Felicidade essa que, ao que parece, chegou no sexto episódio da segunda temporada (Rápido, não?), originalmente exibida no dia nove de novembro de 2010. Chegou um pouco forçada, mas mesmo assim válida, e muito bem desenvolvida, na forma de um personagem. Sim, é um bofe! Mas não é um bofe qualquer. O rapaz, que estuda e faz parte do clube de coro de outra escola, se chama Blaine, e a maior frustração de sua vida é, pasmem, ter fugido da "caça às bruxas homofóbica" de sua antiga escola, procurando abrigo no paraíso que é sua atual escola. Blaine chegou, não para ser o par de Kurt, como muitos proferem, mas para ajuda-lo a enfrentar as afrontas do ambiente escolar ao qual pertence. E não só dos héteros homofóbicos de plantão, mas também, e principalmente, de um gay homofóbico (que, porventura, "abriu o jogo" ao roubar um beijo de Kurt, no episódio em questão.)! O romance? Eu deduzo que pode haver uma disputa dos dois novos personagens por nosso herói, e pode ser que o tal do Blaine seja só uma bicha suja querendo tirar uma casquinha do Kurt (Isso me parece mais plausível com o histórico da série, mas eu realmente torço pra que não seja!), e só virá mesmo pra mostrar que, no meio de tanta dor, a felicidade existe, chega, e compensa. E como compensa!

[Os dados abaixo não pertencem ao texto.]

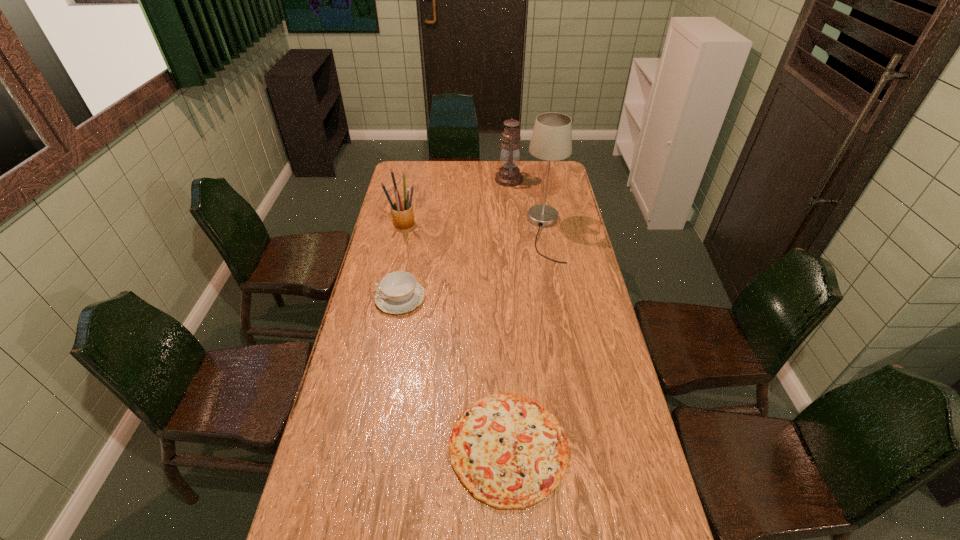 Point out which object is positioned as the second nearest to the shortest object. Please provide its 2D coordinates. Your answer should be formatted as a tuple, i.e. [(x, y)], where the tuple contains the x and y coordinates of a point satisfying the conditions above.

[(551, 140)]

Identify which object is the fourth closest to the oil lamp. Please provide its 2D coordinates. Your answer should be formatted as a tuple, i.e. [(x, y)], where the tuple contains the x and y coordinates of a point satisfying the conditions above.

[(509, 451)]

Locate an element on the screen. This screenshot has height=540, width=960. free space that satisfies the following two spatial constraints: 1. on the front side of the nearest object; 2. on the right side of the third shortest object is located at coordinates (356, 447).

Find the location of `free location that satisfies the following two spatial constraints: 1. on the back side of the nearest object; 2. on the left side of the tallest object`. free location that satisfies the following two spatial constraints: 1. on the back side of the nearest object; 2. on the left side of the tallest object is located at coordinates (498, 234).

What are the coordinates of `free space that satisfies the following two spatial constraints: 1. on the back side of the nearest object; 2. on the right side of the oil lamp` in the screenshot? It's located at (495, 179).

Where is `free point that satisfies the following two spatial constraints: 1. on the front side of the tallest object; 2. on the handle side of the chinaware`? This screenshot has width=960, height=540. free point that satisfies the following two spatial constraints: 1. on the front side of the tallest object; 2. on the handle side of the chinaware is located at coordinates (557, 298). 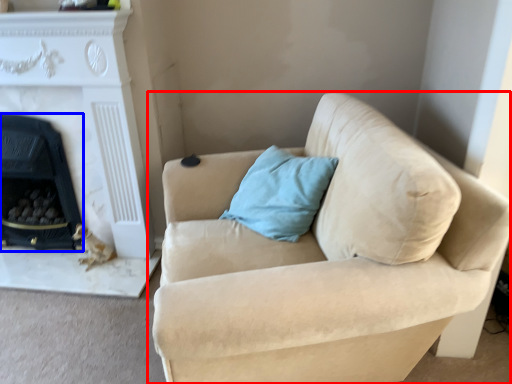 Question: Which point is further to the camera, studio couch (highlighted by a red box) or fireplace (highlighted by a blue box)?

Choices:
 (A) studio couch
 (B) fireplace

Answer: (B) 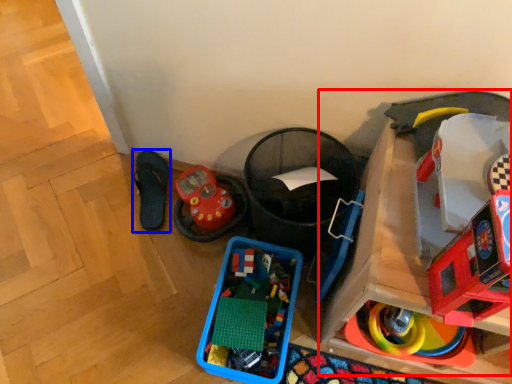 Question: Which object appears closest to the camera in this image, toy (highlighted by a red box) or footwear (highlighted by a blue box)?

Choices:
 (A) toy
 (B) footwear

Answer: (A) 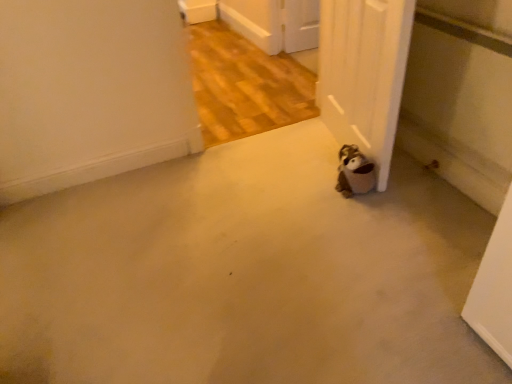 Question: From their relative heights in the image, would you say brown plush toy at lower right is taller or shorter than white matte door at lower right?

Choices:
 (A) short
 (B) tall

Answer: (A)

Question: Is brown plush toy at lower right inside the boundaries of white matte door at lower right, or outside?

Choices:
 (A) inside
 (B) outside

Answer: (A)

Question: Which object is positioned closest to the white matte door at lower right?

Choices:
 (A) brown plush toy at lower right
 (B) beige carpet at lower center

Answer: (A)

Question: Which is farther from the beige carpet at lower center?

Choices:
 (A) brown plush toy at lower right
 (B) white matte door at lower right

Answer: (B)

Quanto a Glee, não há nada mais a dizer.
Quanto à teledramaturgia brasileira: Só lamento ver que a mídia brasileira profere uma liberdade inexistente, boicotada pela própria mídia. Essa não é a primeira vez, nem será a última, que os americanos produzem séries com abordagem tão primaz de temas tão cotidianos e tão polêmicos.
E à midia brasileira, vai a dica: deixem de transformar dramaturgia em bolso! Aprendam com os americanos (que por mais defeitos que tenham, possuem essa valiosa qualidade) a transformar bolso em dramaturgia.

---GLOSSÁRIO---
Fora do armário = assumidamente homossexual
Bichinha quá-quá = rapaz homossexual muito alegre e muito insosso
Pirocudo = homem com pênis muito grande
Pelamordedeus! = Pelo amor de Deus!
Bicharada = coletivo de homens homossexuais
Bofe = Homem, geralmente alvo de desejo.